Multiple sequence alignments

In the output from FASTA, you saw an example of a multiple sequence alignment (MSA) - an alignment containing a number of sequences alowing you to make a comparison between them and extract common features.

Now you will learn how to make a multiple alignment yourself. You will need a set of sequences in the standard FASTA format .

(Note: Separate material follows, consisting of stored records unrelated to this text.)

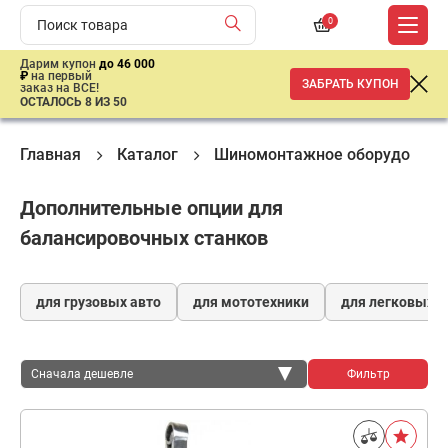
0
Дарим купон
до 46 000
₽
на первый
ЗАБРАТЬ КУПОН
заказ на ВСЕ!
ОСТАЛОСЬ 8 ИЗ 50
Главная
Каталог
Шиномонтажное оборудовани
Дополнительные опции для
балансировочных станков
для грузовых авто
для мототехники
для легковых а
Сначала дешевле
Фильтр
Сначала дешевле
Сначала дороже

Here is a set of five pfkA sequences resulting from the BLAST and FASTA searches that you will align and compare. Of course you could use any of the sequences that you like, or indeed all of the sequences identified by BLAST or FASTA (although the multiple alignment program would be very slow).

>EcolipfkA
MIKKIGVLTSGGDAPGMNAAIRGVVRSALTEGLEVMGIYDGYLGLYEDRMVQLDRYSVSD
MINRGGTFLGSARFPEFRDENIRAVAIENLKKRGIDALVVIGGDGSYMGAMRLTEMGFPC
IGLPGTIDNDIKGTDYTIGFFTALSTVVEAIDRLRDTSSSHQRISVVEVMGRYCGDLTLA
AAIAGGCEFVVVPEVEFSREDLVNEIKAGIAKGKKHAIVAITEHMCDVDELAHFIEKETG
RETRATVLGHIQRGGSPVPYDRILASRMGAYAIDLLLAGYGGRCVGIQNEQLVHHDIIDA
IENMKRPFKGDWLDCAKKLY
>SaltypfkA
MIKKIGVLTSGGDAPGMNAAIRGVVRAALTEGLEVMGIYDGYLGLYEDRMVQLDRYSVSD
MINRGGTFLGSARFPEFRDENIRAVAIENLKKRGIDALVVIGGDGSYMGAKRLTEMGFPC
IGLPGTIDNDIKGTDYTIGYFTALGTVVEAIDRLRDTSSSHQRISIVEVMGRYCGDLTLA
AAIAGGCEFIVVPEVEFNREDLVAEIKAGIAKGKKHAIVAITEHMCDVDELAHFIEKETG
RETRATVLGHIQRGGSPVPYDRILASRMGAYAIDLLLEGHGGRCVGIQNEQLVHHDIIDA
IENMKRPFKSDWMECAKKLY      
>VibvulpfkA
MIKKIGVLTSGGDAPGMNAAIRGVVRTALGAGLEVYGIYDGYLGLYEGRIKQLDRSSVSD
VINRGGTFLGSARFPEFKEVAVREKAIENLKAHGIDALVVIGGDGSYMGAKKLTEMGYPC
IGLPGTIDNDIAGTDYTIGYLTALNTVIESIDRLRDTSSSHQRISIVEIMGRHCGDLTLM
SAIAGGCEYIITPETGLDKEKLIGNIQDGISKGKKHAIIALTELMMDANELAKEIEAGTG
RETRATVLGHIQRGGRPTAFDRVLASRMGNYAVHLLMEGHGGRCVGIVKEQLVHHDIIDA
IENMKRPVRNDLFKVAEELF
>SpcitpfkA
MLKKIGILTSGGDSQGMNAAIAGVIKTAHAKGLETYIIRDGYLGLINNWIEVVDNNFADS
IMLLGGTVIGSARLPEFKDPEVQKKAVDILKKQEIAALVVIGGDGSYQGAQRLTELGINC
IALPGTIDNDITSSDYTIGFDTAINIVVEAIDRLRDTMQSHNRCSIVEVMGHACGIALYA
GIAGGADIISINEAALSETEIADRVAMLHQAQKRSVIVVVSEMIYPDVHKLAKLESKSGY
ITRATVLGTQRGGNPTAMDRYRAFQMAQFAVEQIIAGVGGLAIGNQGQIIARPIMEALSI
PRSSRKEIWAKFDQLNQNIYQKS
>MlepfkA
MQDEGMRIGILTGGGDCPGLNAVIRAIVRTCDARYGSSVVGFQDGWRGLLENRRMQLCND
DRNDRLLAKGGTMLGTAHVHPDKLRAGLHQIKQTLDDNGIDVLIPIGGEGTLTAAHWLSQ
EDVPVVGVPKTIDNDIDCTDVTFGHDTALTVATEAIDRLHSTAESHQRMLVEVMGRHAGW
IALSSGLASGAHMTLIPEQPFDVEEVCCLVKRRFQRGDSHFICVVAEGAKPVPGSITLRQ
GGMDEFGHERFTGVAAQLGAEVEKRINKDVRVTVLGHVQRGGTPTAFDRVLATRFGVNAA
DASHAGEYGQMVSLRGQDIGRVPLEDAVRQLKLVPESRYDDAAAFFG

Open one of the several sequence alignment software packages available on the web e.g.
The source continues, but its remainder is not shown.